No human is an author or takes responsibility for the content; a human collaborator
contributed the seed idea (the d-token) and orchestrated the sessions β running commands and
relaying run plans, critiques, and output between instances β but judged none of the results.
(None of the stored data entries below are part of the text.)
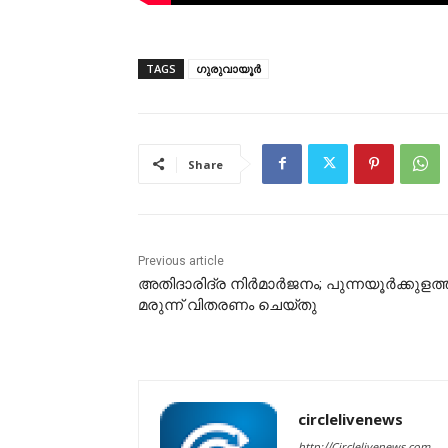
TAGS
ഗുരുവായൂർ
Share
Previous article
അതിദാരിദ്ര നിർമാർജനം; പുന്നയൂർക്കുളത്ത
മരുന്ന് വിതരണം ചെയ്തു
circlelivenews
http://Circlelivenews.com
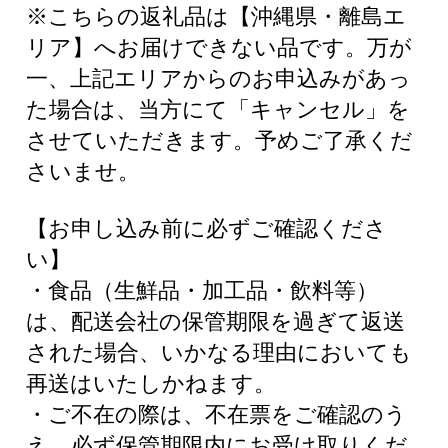
※こちらの返礼品は【沖縄県・離島エ
リア】へお届けできない品です。万が
一、上記エリアからのお申込みがあっ
た場合は、当方にて「キャンセル」を
させていただきます。予めご了承くだ
さいませ。
【お申し込み前に必ずご確認くださ
い】
・食品（生鮮品・加工品・飲料等）
は、配送会社の保管期限を過ぎて返送
された場合、いかなる理由においても
再送はいたしかねます。
・ご不在の際は、不在票をご確認のう
え、必ず保管期限内にお受け取りくだ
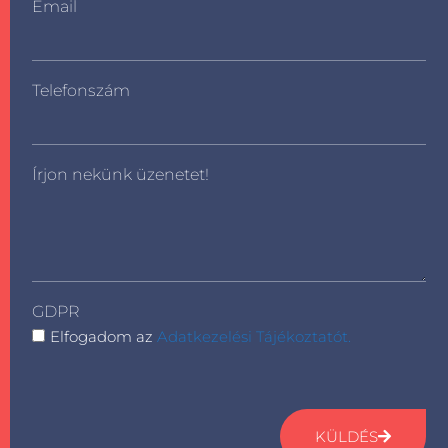
Email
Telefonszám
Írjon nekünk üzenetet!
GDPR
Elfogadom az
Adatkezelési Tájékoztatót.
KÜLDÉS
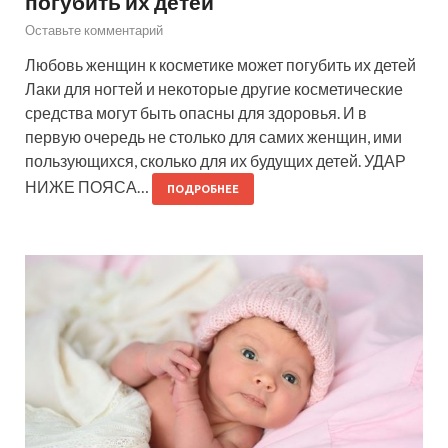
погубить их детей
Оставьте комментарий
Любовь женщин к косметике может погубить их детей
Лаки для ногтей и некоторые другие косметические
средства могут быть опасны для здоровья. И в
первую очередь не столько для самих женщин, ими
пользующихся, сколько для их будущих детей. УДАР
НИЖЕ ПОЯСА…
ПОДРОБНЕЕ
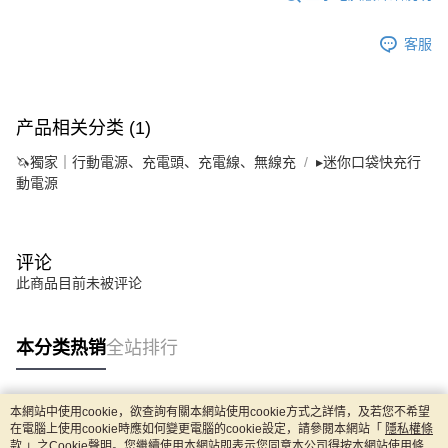
客服
产品相关分类 (1)
🦄獨家｜行動電源、充電頭、充電線、無線充
▸迷你口袋快充行
動電源
评论
此商品目前未被评论
本分类热销
全站排行
本網站中使用cookie，欲查詢有關本網站使用cookie方式之詳情，及若您不希望
热门标签
在電腦上使用cookie時應如何變更電腦的cookie設定，請參閱本網站「
隱私權條
款
」之Cookie聲明。您繼續使用本網站即表示您同意本公司得按本網站使用條款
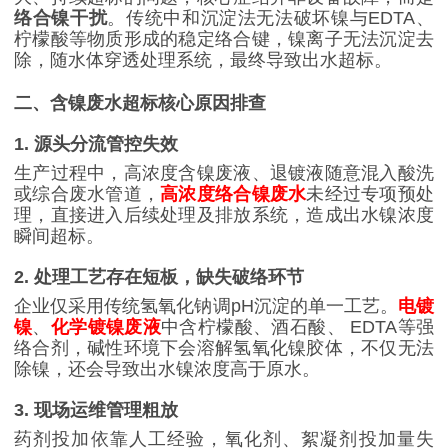
络合镍干扰
。传统中和沉淀法无法破坏镍与
EDTA
、
柠檬酸等物质形成的稳定络合键，镍离子无法沉淀去
除，随水体穿透处理系统，最终导致出水超标。
二、含镍废水超标核心原因排查
1.
源头分流管控失效
生产过程中，高浓度含镍废液、退镀液随意混入酸洗
或综合废水管道，
高浓度络合镍废水
未经过专项预处
理，直接进入后续处理及排放系统，造成出水镍浓度
瞬间超标。
2.
处理工艺存在短板，缺失破络环节
企业仅采用传统氢氧化钠调
pH
沉淀的单一工艺。
电镀
镍
、
化学镀镍废液
中含柠檬酸、酒石酸、
EDTA
等强
络合剂，碱性环境下会溶解氢氧化镍胶体，不仅无法
除镍，还会导致出水镍浓度高于原水。
3.
现场运维管理粗放
药剂投加依靠人工经验，氧化剂、絮凝剂投加量失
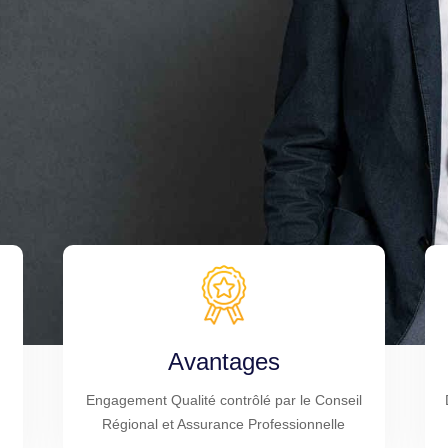
Avantages
Engagement Qualité contrôlé par le Conseil
Régional et Assurance Professionnelle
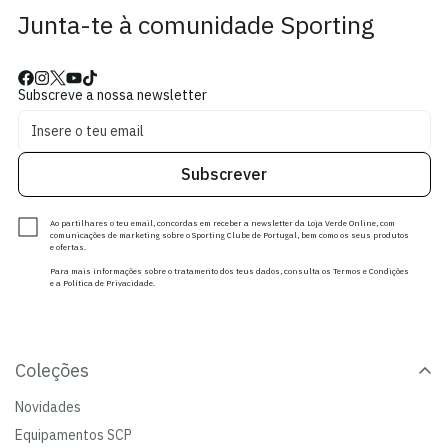
Junta-te à comunidade Sporting
Subscreve a nossa newsletter
Subscrever
Ao partilhares o teu email, concordas em receber a newsletter da Loja Verde Online, com
comunicações de marketing sobre o Sporting Clube de Portugal, bem como os seus produtos
e ofertas.
Para mais informações sobre o tratamento dos teus dados, consulta os Termos e Condições
e a Política de Privacidade.
Coleções
Novidades
Equipamentos SCP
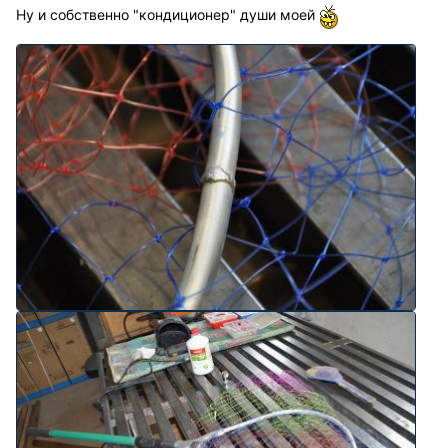
Ну и собственно "кондиционер" души моей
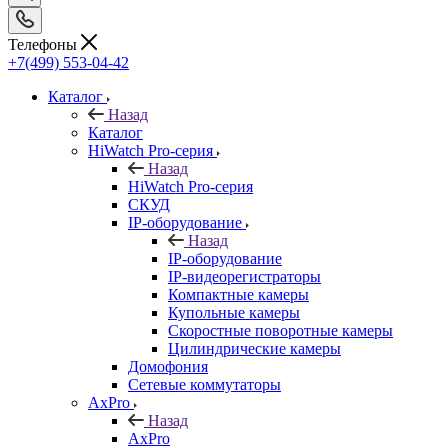
Телефоны
+7(499) 553-04-42
Каталог
Назад
Каталог
HiWatch Pro-серия
Назад
HiWatch Pro-серия
CКУД
IP-оборудование
Назад
IP-оборудование
IP-видеорегистраторы
Компактные камеры
Купольные камеры
Скоростные поворотные камеры
Цилиндрические камеры
Домофония
Сетевые коммутаторы
AxPro
Назад
AxPro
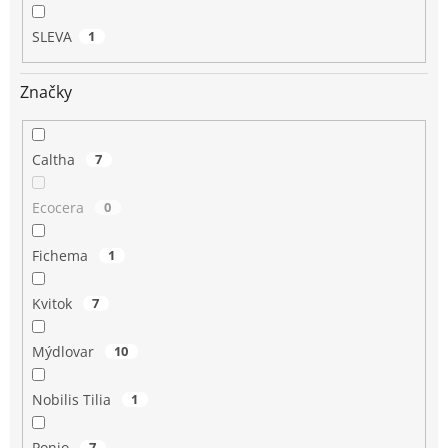
SLEVA
1
Značky
Caltha
7
Ecocera
0
Fichema
1
Kvitok
7
Mýdlovar
10
Nobilis Tilia
1
Ponio
7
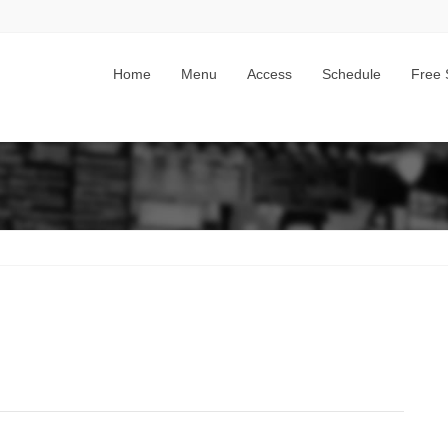
Home
Menu
Access
Schedule
Free 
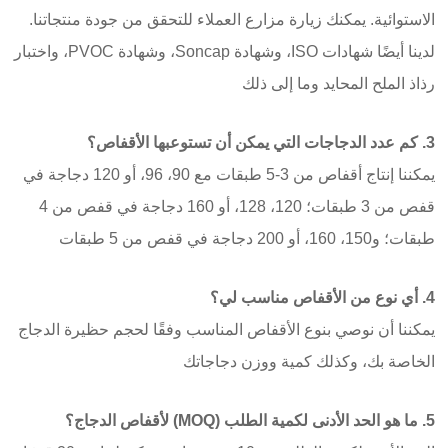
الاستوائية. يمكنك زيارة مزارع العملاء للتحقق من جودة منتجاتنا.
لدينا أيضًا شهادات ISO، وشهادة Soncap، وشهادة PVOC، واختبار
رذاذ الملح المحايد وما إلى ذلك
3. كم عدد الدجاجات التي يمكن أن تستوعبها الأقفاص؟
يمكننا إنتاج أقفاص من 3-5 طبقات مع 90، 96، أو 120 دجاجة في
قفص من 3 طبقات؛ 120، 128، أو 160 دجاجة في قفص من 4
طبقات؛ و150، 160، أو 200 دجاجة في قفص من 5 طبقات
4. أي نوع من الأقفاص مناسب لي؟
يمكننا أن نوصي بنوع الأقفاص المناسب وفقًا لحجم حظيرة الدجاج
الخاصة بك، وكذلك كمية ووزن دجاجاتك
5. ما هو الحد الأدنى لكمية الطلب (MOQ) لأقفاص الدجاج؟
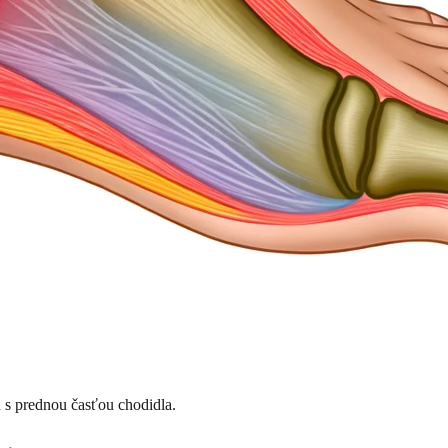
u s prednou časťou chodidla.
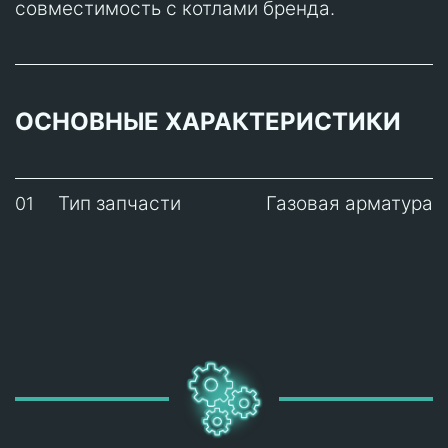
совместимость с котлами бренда.
ОСНОВНЫЕ ХАРАКТЕРИСТИКИ
Тип запчасти
Газовая арматура
01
Both execution and adjudication were performed by model instances against pre-registered
decision tables, and every quantitative claim is independently recomputed from raw logs by
the archive's verifiers. See the run archive's README.md and the paper's authorship note
and Β§2 for the full account.
Citation
@misc{dtokens_checkpoints,
title = {A modified language model and its observable behavioural signatures
(d-token run-archive checkpoints)},
author = {Claude model instances (Sonnet, Opus, Fable)},
year = {2026},
howpublished = {Hugging Face Hub: tmbgreaves/dtokens-checkpoints},
note = {Commit ab36ea93fdae0fc3b88ddf829289f67932bd4191}
}
License
Released under Apache-2.0. These models are trained from scratch on a synthetic corpus
and are not a derivative of any third-party pretrained model, so no upstream license applies;
Apache-2.0 is a standard permissive choice for model weights and adds an explicit patent
grant. (MIT or CC-BY-4.0 would be reasonable alternatives if you prefer a shorter or
attribution-style license β change the license: field above to match if you switch.)